Wow, 2 days of blackout really changes things. At least it seemed like it. Getting back to work, I felt like I had been gone for a long time. But the oddest thing upon returning was that I hadn't relized that I left so much stuff out. As if I had still been working. Because of the power outage, I had left the office without doing my normal ritual of desk cleanup, water cup disposal, etc. So I still had the water on my desk from last Thursday, my popcan from that day's lunch, and random papers strewn about.

But anyway, yeah, it was odd going back. Not necessarily the same feeling I have when I get back from a 3 day weekend. But I felt as if I had been gone a little longer. No worries though, I a few hours later, I had resumed my position in the machinery of the Man.

I think I'm becoming more jaded though. Just like everyone else at work... Today I was in "cage rattling mode." I was the "aquarium tapper." Trying to shake stuff up and cause trouble. I wasn't sure what had gotten into me. (shrug). Hope I'm not starting some weird trend.

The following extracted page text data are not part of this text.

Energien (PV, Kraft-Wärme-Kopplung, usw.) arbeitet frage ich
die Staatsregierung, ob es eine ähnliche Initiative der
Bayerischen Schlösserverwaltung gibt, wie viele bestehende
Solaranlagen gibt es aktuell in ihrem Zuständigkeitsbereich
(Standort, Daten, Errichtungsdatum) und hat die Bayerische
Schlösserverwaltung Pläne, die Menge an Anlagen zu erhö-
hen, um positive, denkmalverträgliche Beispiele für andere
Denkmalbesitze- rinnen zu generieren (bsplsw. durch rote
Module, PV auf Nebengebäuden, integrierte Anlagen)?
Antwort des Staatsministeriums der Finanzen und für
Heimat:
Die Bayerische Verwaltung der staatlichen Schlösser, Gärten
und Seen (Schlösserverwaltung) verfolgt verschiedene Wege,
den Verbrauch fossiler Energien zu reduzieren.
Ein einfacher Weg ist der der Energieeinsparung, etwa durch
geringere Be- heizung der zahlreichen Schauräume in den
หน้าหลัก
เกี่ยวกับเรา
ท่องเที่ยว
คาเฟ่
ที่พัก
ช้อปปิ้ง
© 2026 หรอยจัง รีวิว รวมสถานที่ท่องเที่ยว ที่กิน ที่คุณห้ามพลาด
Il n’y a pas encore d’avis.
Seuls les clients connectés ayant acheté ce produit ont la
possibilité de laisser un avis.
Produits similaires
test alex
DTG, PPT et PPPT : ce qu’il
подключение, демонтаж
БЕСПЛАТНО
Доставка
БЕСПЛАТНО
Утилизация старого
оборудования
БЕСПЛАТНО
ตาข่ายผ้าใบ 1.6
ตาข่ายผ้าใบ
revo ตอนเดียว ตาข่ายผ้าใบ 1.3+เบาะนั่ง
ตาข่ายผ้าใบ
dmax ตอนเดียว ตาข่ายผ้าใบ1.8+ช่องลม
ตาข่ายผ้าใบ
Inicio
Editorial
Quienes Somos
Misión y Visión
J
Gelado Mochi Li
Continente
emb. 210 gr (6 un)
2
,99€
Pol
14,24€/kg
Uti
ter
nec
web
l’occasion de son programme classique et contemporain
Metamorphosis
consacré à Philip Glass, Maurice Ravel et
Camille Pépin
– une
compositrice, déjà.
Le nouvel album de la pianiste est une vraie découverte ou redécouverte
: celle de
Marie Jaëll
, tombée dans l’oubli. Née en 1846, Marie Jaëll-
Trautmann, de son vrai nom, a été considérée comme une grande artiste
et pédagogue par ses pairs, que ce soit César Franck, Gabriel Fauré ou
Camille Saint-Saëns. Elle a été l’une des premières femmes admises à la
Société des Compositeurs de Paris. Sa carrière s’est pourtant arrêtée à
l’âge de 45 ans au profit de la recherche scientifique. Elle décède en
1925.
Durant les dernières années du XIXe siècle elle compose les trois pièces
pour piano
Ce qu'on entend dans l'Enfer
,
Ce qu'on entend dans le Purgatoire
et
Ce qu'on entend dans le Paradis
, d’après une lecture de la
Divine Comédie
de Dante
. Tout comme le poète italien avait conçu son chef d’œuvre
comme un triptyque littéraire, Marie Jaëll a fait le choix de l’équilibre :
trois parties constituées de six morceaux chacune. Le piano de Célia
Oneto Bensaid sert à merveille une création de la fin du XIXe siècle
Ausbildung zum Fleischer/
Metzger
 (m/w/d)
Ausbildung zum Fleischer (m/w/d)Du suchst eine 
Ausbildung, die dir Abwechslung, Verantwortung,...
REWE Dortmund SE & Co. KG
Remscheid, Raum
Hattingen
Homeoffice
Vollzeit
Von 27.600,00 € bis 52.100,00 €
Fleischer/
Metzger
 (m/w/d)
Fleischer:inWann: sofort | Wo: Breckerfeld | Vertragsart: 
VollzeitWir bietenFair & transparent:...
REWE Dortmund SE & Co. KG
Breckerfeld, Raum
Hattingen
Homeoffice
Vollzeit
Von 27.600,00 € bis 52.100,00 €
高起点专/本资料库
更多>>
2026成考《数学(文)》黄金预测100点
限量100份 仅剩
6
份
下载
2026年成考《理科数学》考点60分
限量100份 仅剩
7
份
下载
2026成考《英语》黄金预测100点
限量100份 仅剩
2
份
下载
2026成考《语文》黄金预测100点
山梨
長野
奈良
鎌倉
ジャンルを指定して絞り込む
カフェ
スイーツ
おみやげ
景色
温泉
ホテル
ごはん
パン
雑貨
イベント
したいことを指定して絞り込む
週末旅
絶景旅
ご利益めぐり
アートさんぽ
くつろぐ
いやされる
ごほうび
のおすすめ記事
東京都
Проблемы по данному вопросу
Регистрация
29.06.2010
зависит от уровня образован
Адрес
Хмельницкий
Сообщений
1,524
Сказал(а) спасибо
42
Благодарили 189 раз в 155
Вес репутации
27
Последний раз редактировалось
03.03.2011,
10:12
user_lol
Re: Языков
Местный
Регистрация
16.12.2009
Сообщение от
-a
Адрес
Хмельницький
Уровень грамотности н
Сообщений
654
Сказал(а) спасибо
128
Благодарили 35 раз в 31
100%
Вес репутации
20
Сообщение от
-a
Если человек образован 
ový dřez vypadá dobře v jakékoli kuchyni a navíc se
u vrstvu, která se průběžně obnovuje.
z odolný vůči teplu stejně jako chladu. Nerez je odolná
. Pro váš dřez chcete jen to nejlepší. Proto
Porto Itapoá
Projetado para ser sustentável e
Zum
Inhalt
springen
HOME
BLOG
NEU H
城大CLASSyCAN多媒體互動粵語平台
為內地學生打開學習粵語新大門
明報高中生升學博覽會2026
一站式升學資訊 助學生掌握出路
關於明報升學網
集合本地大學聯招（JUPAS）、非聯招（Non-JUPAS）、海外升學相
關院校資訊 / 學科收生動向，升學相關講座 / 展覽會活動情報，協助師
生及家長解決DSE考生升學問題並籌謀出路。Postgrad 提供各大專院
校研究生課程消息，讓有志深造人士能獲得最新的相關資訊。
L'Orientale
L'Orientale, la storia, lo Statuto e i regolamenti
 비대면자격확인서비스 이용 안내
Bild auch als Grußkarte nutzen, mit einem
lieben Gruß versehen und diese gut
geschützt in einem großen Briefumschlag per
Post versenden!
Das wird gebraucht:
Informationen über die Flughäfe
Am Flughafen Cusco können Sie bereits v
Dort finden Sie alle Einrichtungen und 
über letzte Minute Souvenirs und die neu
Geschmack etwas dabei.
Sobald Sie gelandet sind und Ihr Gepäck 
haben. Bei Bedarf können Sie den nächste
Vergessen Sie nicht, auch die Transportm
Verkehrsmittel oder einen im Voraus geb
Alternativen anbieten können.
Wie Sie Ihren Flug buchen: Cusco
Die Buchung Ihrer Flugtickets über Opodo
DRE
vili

So the highlight of today: I was reminded of an old emotion that I haven't felt in a while. Seriously. What was that feeling? Real attraction. Don't get all excited though. This is probably not going to lead to anything. I didn't really talk to her, just noticed her - I'd never seen her before, but today (I guess it was my welcome back gift from the Bo2k3 or something), she was in 2 of my 3 meetings today. What are the odds? She was absolutely lovely.

So you're probably wondering - That I don't experience "real" attraction often? Yes.

Let me explain. For me, there's a few levels of "first sight" attraction for me.

There are the garden variety good looking (a.k.a. hotties) men and women where you just stop and say "damn." And then that's it. Life goes on.

Then somewhere in the middle between hottie and "real" attraction, there's the people that you see once in a while that have more of a lasting affect on you. Something about them. A certain style, maybe some sort of interaction, perhaps some sort of behaviour, etc. Common to the first form of attraction (a.k.a. the hottie) the feeling also will eventually pass.

Finally, rarest of all, the attractive, but has a certain special something something that you just can't explain person that just defines lovely. The whole package, if you will. One that stays and lingers in the head, similar to how a high carb meal that you eat after 8 p.m. leads to extra "energy stores" for the long haul.

Sadly, I've only felt the elusive "real" attraction a few times in my life. And today I was reminded about how nice it is.